**Task requirements**. Exclude the pictures; give every entry again exactly as written.
Recorded data Block Start
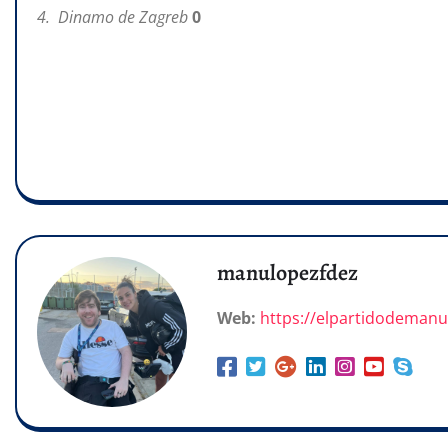
4. Dinamo de Zagreb
0
manulopezfdez
Web:
https://elpartidodeman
Recorded data Block End
**The answer**.
4. Dinamo de Zagreb
0
manulopezfdez
Web:
https://elpartidodeman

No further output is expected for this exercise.